À Monsieur de Custine.

12 octobre 1837.

J’ai fait cent courses, j’ai été en Flandre, j’ai vu Bruxelles et Anvers, les manufactures belges et les tableaux de Rubens, ce que l’industrie a de plus insipide et ce que l’art a de plus beau. Me voici enfin de retour à Paris où m’attendait votre bonne et cordiale lettre. Je voudrais pouvoir vous dire à quel point j’en ai été touché. Mais il y a des cas où ce qu’on voudrait exprimer est si au-dessus de ce qu’on sent qu’il vaut mieux se taire. N’est-ce pas que vous comprenez cela ? Votre lettre m’a été au cœur.

Vous êtes trop bon pour ces vers. Ils n’ont d’autre mérite que de provoquer par moment les épanchements d’une âme comme la vôtre.

Vous avez raison, Olympio est un symbole, toute noble nature calomniée et méconnue peut trouver là quelque chose de sa figure, vous avez bien compris Olympio. Au reste, que ne comprenez-vous pas !

Je pense que cette lettre vous trouvera à Saint-Gratien. Voici l’automne et les grands souffles de l’hiver. Vous êtes sans doute de retour de vos eaux chaudes comme moi de mes eaux salées (car j’ai revu l’océan, cela va sans dire). Je voudrais que cette lettre vous saluât à votre arrivée ici comme la vôtre m’a accueilli à ma rentrée à Paris. Je serai heureux si vous avez en me lisant quelque ombre de la joie que j’ai eue à vous lire.
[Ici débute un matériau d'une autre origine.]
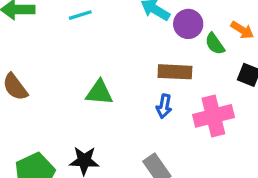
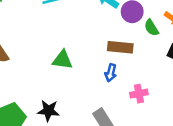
pink cross: (213, 116) -> (139, 94), moved, size x0.6

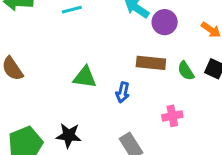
green semicircle: (151, 28) -> (186, 71), moved
blue arrow: (111, 73) -> (123, 92), moved

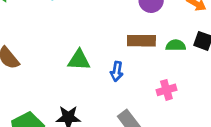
green semicircle: (186, 71) -> (176, 45), turned 126

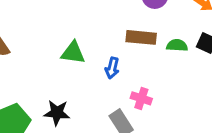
pink cross: (166, 90) -> (141, 98), moved, turned 30

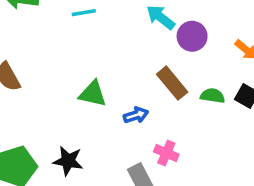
brown rectangle: (141, 37) -> (172, 83), turned 40
blue arrow: (112, 68) -> (136, 115), turned -126

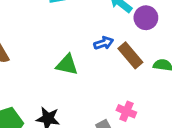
blue arrow: (136, 115) -> (104, 43), moved

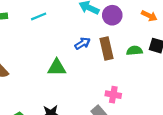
brown rectangle: (130, 55) -> (106, 48), turned 40

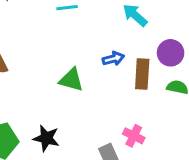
purple circle: (112, 15) -> (171, 53), moved

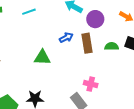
purple circle: (171, 53) -> (95, 19), moved

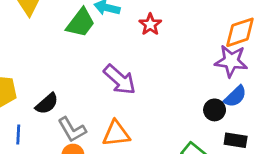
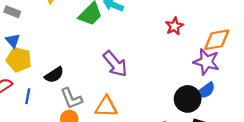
red star: (150, 24) -> (174, 26), moved
black circle: (215, 110) -> (188, 99), size x1.5

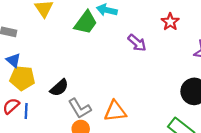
purple arrow: (115, 64) -> (137, 43), moved, size x0.7
blue line: (28, 96) -> (26, 111), moved

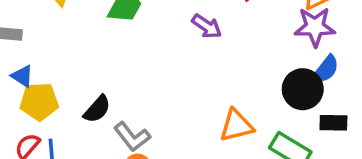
orange triangle: (115, 111) -> (236, 126), moved

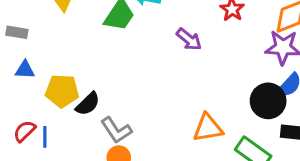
blue triangle: (22, 76) -> (25, 70), turned -35
yellow pentagon: (39, 102) -> (62, 91), moved

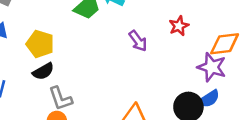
yellow pentagon: (62, 91) -> (40, 44), moved

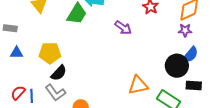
purple star: (212, 67) -> (185, 30), size x0.6
gray L-shape: (61, 98) -> (55, 93), moved

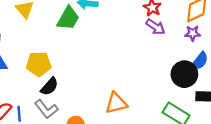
purple arrow: (123, 28) -> (155, 27), moved
orange triangle: (138, 85) -> (116, 103), moved

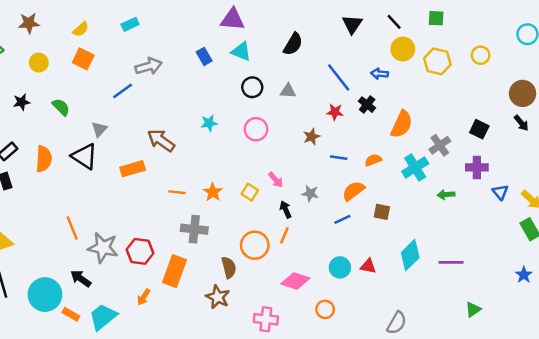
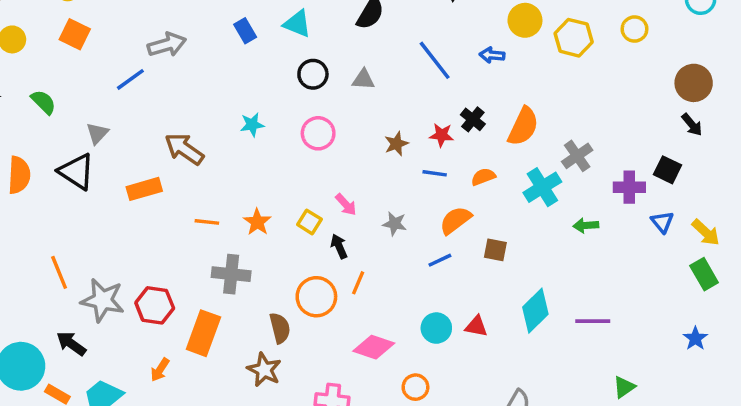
black cross: (367, 105) -> (473, 119), moved
red star: (335, 112) -> (442, 135), moved
black square: (479, 129) -> (668, 170), moved
black arrow: (286, 209) -> (339, 246), moved

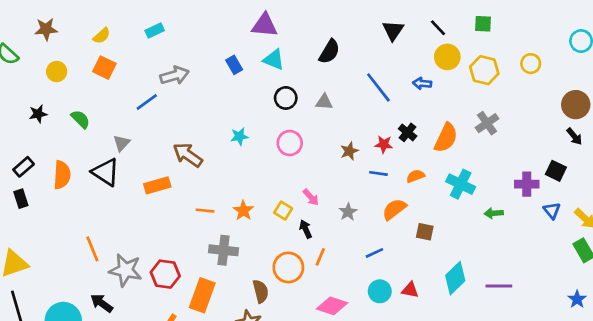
gray cross: (577, 156) -> (487, 123), moved
cyan cross: (542, 187) -> (461, 184), turned -32
gray star: (395, 224) -> (348, 212), turned 30
blue line: (440, 260) -> (374, 253), moved

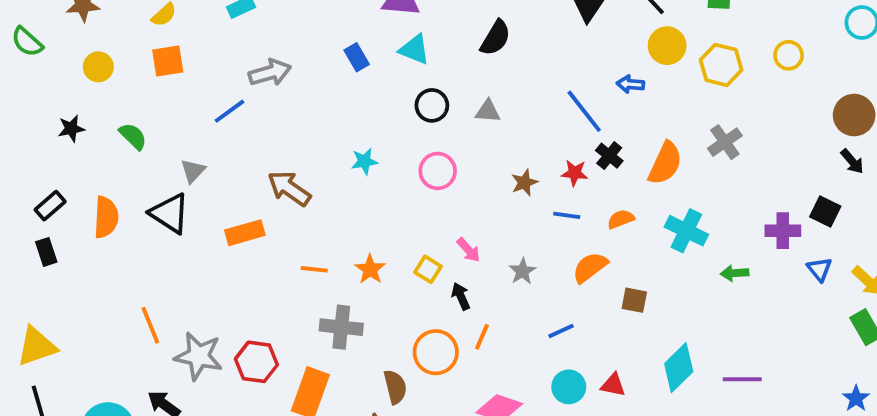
orange square: (104, 68) -> (168, 61), turned -35
blue line: (378, 87) -> (584, 111), moved

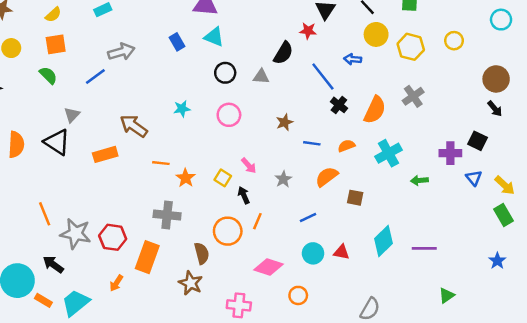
black semicircle: (495, 38) -> (283, 53), moved
green semicircle: (133, 136) -> (48, 75), moved
red star: (575, 173) -> (308, 31), moved
cyan cross: (686, 231) -> (388, 153), turned 35
orange line: (314, 269) -> (161, 163), moved

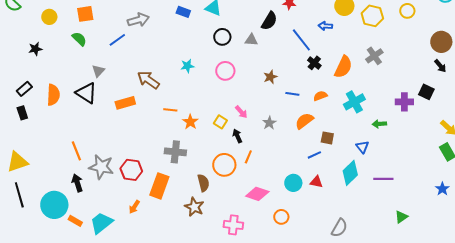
blue rectangle: (177, 42) -> (183, 12), turned -40
blue triangle: (474, 178) -> (362, 147), moved
blue line: (308, 218) -> (314, 155), moved
black arrow: (53, 265) -> (77, 183), moved, turned 36

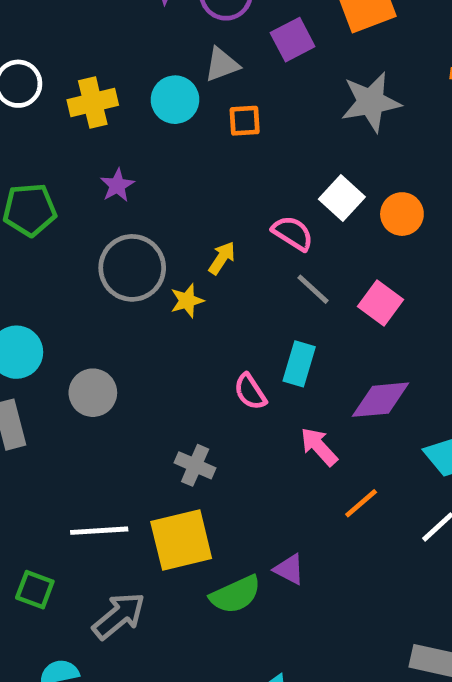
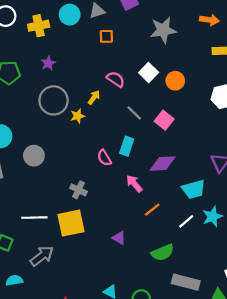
cyan circle: (175, 100) -> (70, 15), moved
pink semicircle: (293, 233) -> (116, 79), moved
green semicircle: (235, 595) -> (163, 253), moved

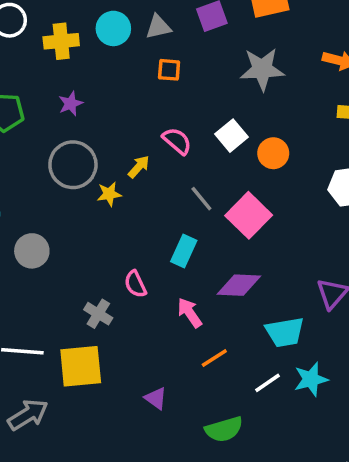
pink square: (164, 120) -> (249, 215), size x1.4
pink semicircle: (104, 158) -> (135, 284), moved

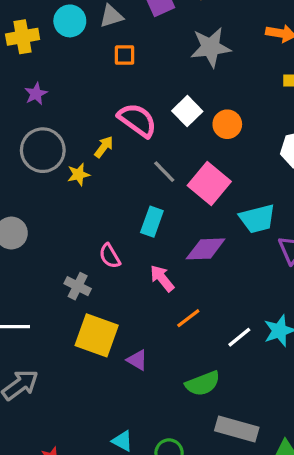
pink semicircle: (177, 141) -> (137, 120), size x1.4
cyan trapezoid: (285, 332) -> (257, 219), moved
yellow square: (81, 366) -> (97, 335), moved, turned 30

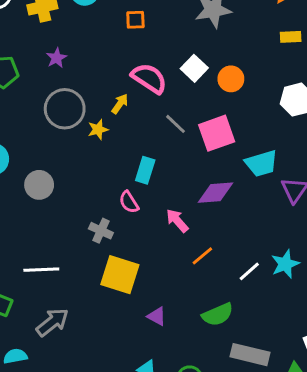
pink square: (209, 184) -> (217, 133), turned 33
cyan rectangle: (152, 222) -> (145, 170), moved
purple triangle: (137, 360) -> (157, 316), moved

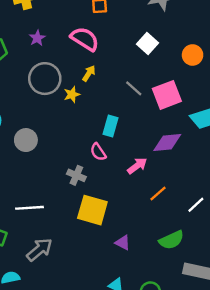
pink semicircle: (149, 78) -> (85, 39), moved
orange circle: (231, 79) -> (193, 55), moved
pink arrow: (177, 221) -> (137, 166), turned 96

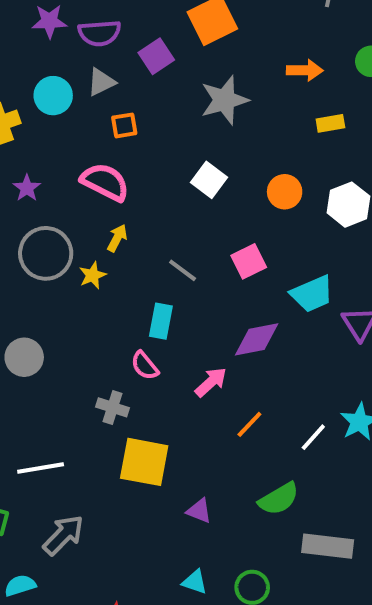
gray line: (134, 88) -> (183, 270), moved
pink square: (167, 95) -> (249, 261), size x0.7

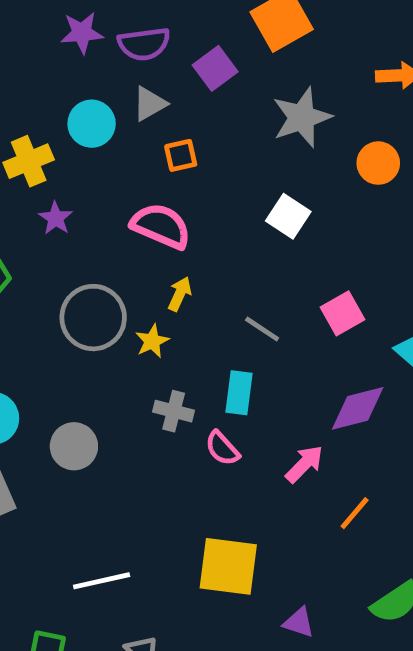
purple star: (27, 188) -> (56, 218), moved
orange circle: (285, 192) -> (378, 163), moved
gray cross: (113, 407) -> (174, 411), moved

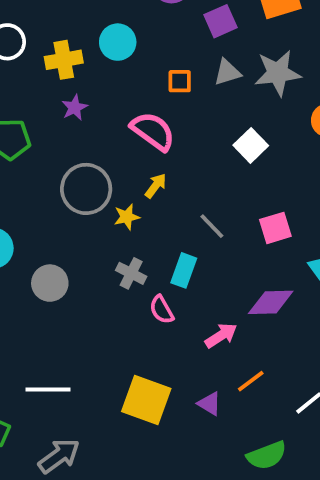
gray triangle: (150, 104) -> (227, 72), moved
purple triangle: (299, 622) -> (209, 404), moved

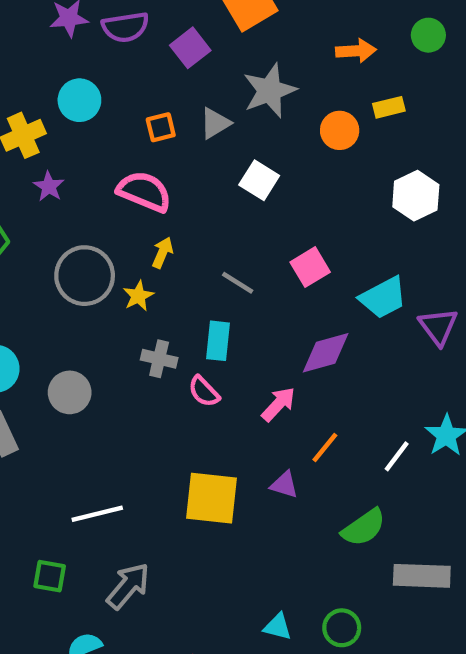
gray triangle: (227, 72) -> (215, 123), moved

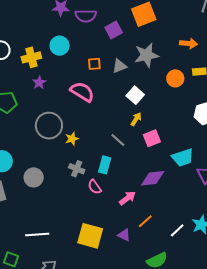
yellow arrow: (162, 253) -> (136, 119), moved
Je suis accablé d’affaires, de travaux, de théâtres, de libraires, d’ennuis que je tâcherai de rendre au public. Vous, je vous rendrai de l’amitié.

Ma femme va partir pour les Roches — quelques jours, une semaine tout au plus. — Je ne pourrai l’y suivre même pour si peu de temps. Je suis cloué ici par Védel, Harel et Renduel. Voilà trois el sur lesquelles un plus joyeux que moi ferait quelque bout rimé. Je n’ai même pas la ressource de cette vengeance.

À bientôt, n’est-ce pas ? J’ai dîné aujourd’hui avec Boulanger. Nous avons bien parlé de vous. Nos quatre mains serrent les deux vôtres. — À vous de toda aima.

Victor Hugo.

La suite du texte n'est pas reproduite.